Arul Murugan | UC Berkeley | Fall 2025 | Foundations of Beneficial AI

Read the paper (PDF)

RLHF – Reinforcement Learning from Human Feedback – is how we get language models like ChatGPT and Claude to actually follow instructions and behave helpfully. The core idea is simple: collect human preference data (“response A is better than response B”), fit a reward model using the Bradley-Terry framework, then optimize the language model against that reward. But there’s a problem nobody had formally addressed: what happens when the preference data is poisoned?

The Problem: Sybil Attacks on RLHF

RLHF preference data is typically collected through crowdsourcing platforms like Amazon Mechanical Turk. These platforms are notoriously vulnerable to sybil attacks – where a single adversary creates multiple fake accounts to amplify their influence. Recent studies show 33-56% of MTurk accounts may be controlled by a small number of individuals, and voting-based leaderboards like Chatbot Arena can be manipulated with as few as 1,000 coordinated votes.

This is a direct threat to AI alignment: if an adversary can control the reward signal, they can control the model’s behavior. Yet before this work, no RLHF framework provided formal guarantees against sybil manipulation.

Key Contributions

1. Standard Bradley-Terry is not sybil-safe. We prove that the standard Bradley-Terry MLE – the workhorse of reward modeling – is fundamentally vulnerable. An adversary controlling a fraction of annotators can push the learned reward function toward any target reward they choose. As sybil penetration approaches a majority, the adversary gains near-complete control.

2. SQ-BT: A defense with provable bounds. We propose Status-Quo Anchored Bradley-Terry (SQ-BT), which anchors the estimation to a reference reward by injecting virtual comparisons that encode prior beliefs. The key insight is elegant: the virtual comparisons create gradient “resistance” that sybils must overcome to shift the reward. SQ-BT achieves a provable safety bound that degrades gracefully as the anchor strength increases – the stronger the anchor, the harder it is for sybils to manipulate the output.

3. A fundamental impossibility result. This is the most striking finding. We prove a tight safety-liveness tradeoff: no mechanism in the SQ-BT family can simultaneously achieve perfect safety (sybils can’t change the outcome) and perfect liveness (genuine preferences are always reflected).

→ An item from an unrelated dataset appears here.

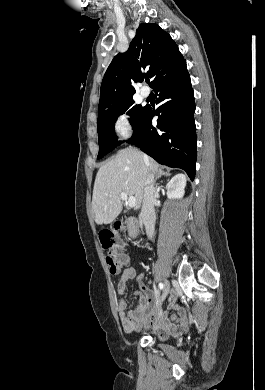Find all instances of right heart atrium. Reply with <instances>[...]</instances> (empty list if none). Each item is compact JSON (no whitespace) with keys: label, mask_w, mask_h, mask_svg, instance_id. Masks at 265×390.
<instances>
[{"label":"right heart atrium","mask_w":265,"mask_h":390,"mask_svg":"<svg viewBox=\"0 0 265 390\" xmlns=\"http://www.w3.org/2000/svg\"><path fill=\"white\" fill-rule=\"evenodd\" d=\"M114 134L121 139L128 138L133 131L132 118L127 113L117 115L112 126Z\"/></svg>","instance_id":"right-heart-atrium-1"}]
</instances>
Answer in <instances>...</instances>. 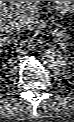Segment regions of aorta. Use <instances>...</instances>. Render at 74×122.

The minimum “cost” of sybil presence is bounded below, and this bound is tight – it’s achieved by standard BT with no anchoring.

This result is analogous to Arrow’s impossibility theorem in social choice theory. Arrow showed no voting system can satisfy all desirable fairness properties simultaneously. We show no preference aggregation mechanism can simultaneously be perfectly robust to manipulation and perfectly responsive to genuine data.

The Experiments

We ran 620 experiments on Anthropic’s HH-RLHF dataset (161K preference pairs), testing across 7 attack types and 5 sybil rates (10-50% of annotators).

The safety-liveness tradeoff is real and measurable:

  • Standard BT achieves higher absolute ranking correlation at all sybil rates – it starts stronger
  • But SQ-BT degrades 16% more slowly under attack (26.8% vs 31.8% degradation from 10% to 50% sybil rates)
  • The gap between BT and SQ-BT shrinks as attacks intensify, with a projected crossover at ~78% sybil penetration

Strategic adversaries are the worst case. An adversary who can observe the preference data and optimize their attack causes ~30% more damage than random noise attacks. This confirms that defenses need to be evaluated against realistic, sophisticated threats.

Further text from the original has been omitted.